Malmström L, Bakochi A, Svensson G, Kilsgård O, Lantz H, Petersson AC, Hauri S, Karlsson C, Malmström J
J Proteomics 129 (-) 98-107 [2015-11-03; online 2015-09-19]
The increasing number of bacterial genomes in combination with reproducible quantitative proteome measurements provides new opportunities to explore how genetic differences modulate proteome composition and virulence. It is challenging to combine genome and proteome data as the underlying genome influences the proteome. We present a strategy to facilitate the integration of genome data from several genetically similar bacterial strains with data-independent analysis mass spectrometry (DIA-MS) for rapid interrogation of the combined data sets.

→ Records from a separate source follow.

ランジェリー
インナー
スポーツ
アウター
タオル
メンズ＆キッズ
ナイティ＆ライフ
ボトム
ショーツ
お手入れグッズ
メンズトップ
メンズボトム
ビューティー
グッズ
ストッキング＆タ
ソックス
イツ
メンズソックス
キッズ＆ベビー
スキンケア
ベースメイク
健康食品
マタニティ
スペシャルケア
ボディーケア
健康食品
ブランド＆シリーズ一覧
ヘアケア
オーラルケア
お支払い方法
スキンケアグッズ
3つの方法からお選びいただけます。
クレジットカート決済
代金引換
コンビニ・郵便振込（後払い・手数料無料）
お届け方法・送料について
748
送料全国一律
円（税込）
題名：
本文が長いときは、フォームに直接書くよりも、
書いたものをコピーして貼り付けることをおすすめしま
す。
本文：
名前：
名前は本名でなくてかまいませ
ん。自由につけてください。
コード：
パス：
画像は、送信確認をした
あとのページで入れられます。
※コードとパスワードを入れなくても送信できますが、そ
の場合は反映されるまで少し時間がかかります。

The strategy relies on the construction of a composite genome combining all genetic data in a compact format, which can accommodate the fusion with quantitative peptide and protein information determined via DIA-MS. We demonstrate the method by combining data sets from whole genome sequencing, shotgun MS and DIA-MS from 34 clinical isolates of Streptococcus pyogenes. The data structure allows for fast exploration of the data showing that undetected proteins are on average more amenable to amino acid substitution than expressed proteins. We identified several significantly differentially expressed proteins between invasive and non-invasive strains. The work underlines how integration of whole genome sequencing with accurately quantified proteomes can further advance the interpretation of the relationship between genomes, proteomes and virulence. This article is part of a Special Issue entitled: Computational Proteomics.